CalPERS to Critics: Get Your Facts Straight

Again, the California Public Employees’ Retirement System has pushed back against media critics that have faulted the fund for its poor 2011 returns.

(August 7, 2012) — The largest public pension fund in the United States is demonstrating again that it will not let criticism in the media go unanswered.

In a post on its website, the $235 billion California Public Employees’ Retirement System (CalPERS) lacerated an op-ed authored by Thomas Elias and published in the Ventura County Star, calling it inaccurate. The op-ed urged pension reform and blasted CalPERS’ “lousy” 2011 investment performance of 1%, saying that the weak return could push Californian cities into bankruptcy.

In response, CalPERS hit back hard: “The August 6 op-ed…underscores why it’s important to understand the facts before stating an opinion,” the post on the fund’s website read. “True to form, Thomas Elias misstates, misunderstands and misinterprets throughout his piece.”

CalPERS highlighted two errors that the writer had made. Elias referenced a practice known as pension “spiking,” in which workers inflate their pension checks, but had ascribed it to the use of overtime pay in a beneficiary’s final year of employment.
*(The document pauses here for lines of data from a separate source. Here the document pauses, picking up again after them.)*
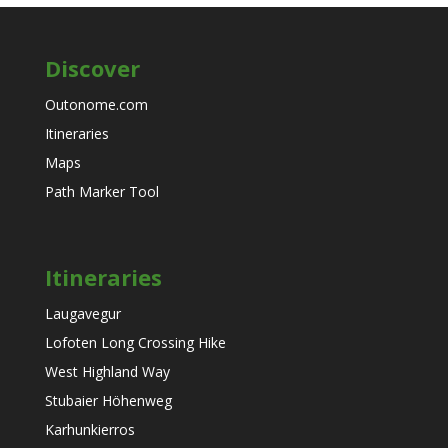
Discover
Outonome.com
Itineraries
Maps
Path Marker Tool
Itineraries
Laugavegur
Lofoten Long Crossing Hike
West Highland Way
Stubaier Höhenweg
Karhunkierros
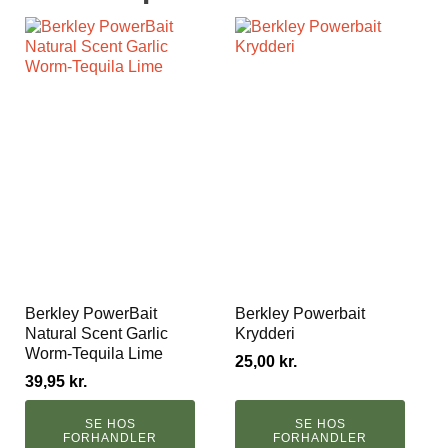
Berkley PowerBait
Berkley Powerbait
Natural Scent Garlic
Krydderi
Worm-Tequila Lime
25,00
kr.
39,95
kr.
SE HOS
SE HOS
FORHANDLER
FORHANDLER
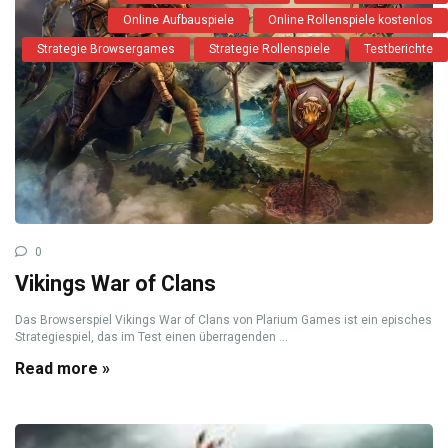
Online Aufbauspiele
Online Rollenspiele kostenlos
Strategie Browsergames
Strategie Rollenspiele
Testberichte
0
Vikings War of Clans
Das Browserspiel Vikings War of Clans von Plarium Games ist ein episches
Strategiespiel, das im Test einen überragenden ...
Read more »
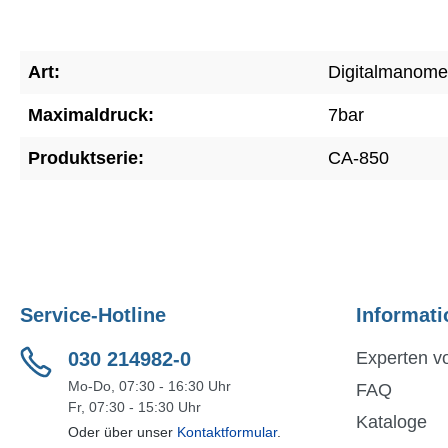
Art:
Digitalmanome
Maximaldruck:
7bar
Produktserie:
CA-850
Service-Hotline
Informati
030 214982-0
Experten vo
Mo-Do, 07:30 - 16:30 Uhr
FAQ
Fr, 07:30 - 15:30 Uhr
Kataloge
Oder über unser
Kontaktformular
.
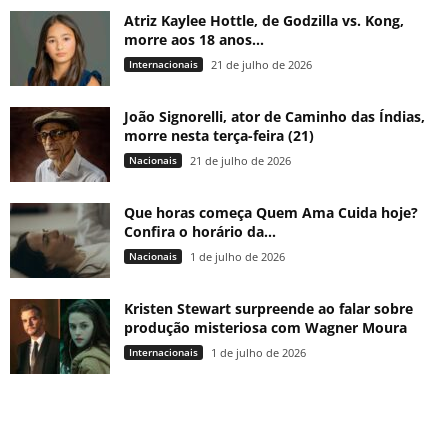
Atriz Kaylee Hottle, de Godzilla vs. Kong,
morre aos 18 anos...
Internacionais
21 de julho de 2026
João Signorelli, ator de Caminho das Índias,
morre nesta terça-feira (21)
Nacionais
21 de julho de 2026
Que horas começa Quem Ama Cuida hoje?
Confira o horário da...
Nacionais
1 de julho de 2026
Kristen Stewart surpreende ao falar sobre
produção misteriosa com Wagner Moura
Internacionais
1 de julho de 2026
In truth, CalPERS explained, pension calculations do not reflect overtime. The second error related to Elias’ contention that the pension plan’s anemic 2011 return could exacerbate fiscal problems in many cities. On this point, CalPERS was unequivocal: “CalPERS investment returns this year will not cause further bankruptcies.” The post stated that, because all fund gains and losses are amortized over a rolling 30-year period, any increases in contributions will be small and not have to be made for at least a year.

“CalPERS welcomes dialogue surrounding pension reform,” the post concluded. “We would all be better served if those placing blame on public worker pensions learned the facts before venturing an opinion.”

The fund’s return of 1% in 2011, announced last month, was met with a flurry of criticism in the media. But CalPERS resisted the uproar, saying that “as a long-term investor, we fully expect a range of possible returns every year.” The fund’s chief investment officer, Joe Dear, also weighed in, saying, “The key to having a strategy is working with it. The worst mistake is to abandon the strategy when it appears to have some trouble.”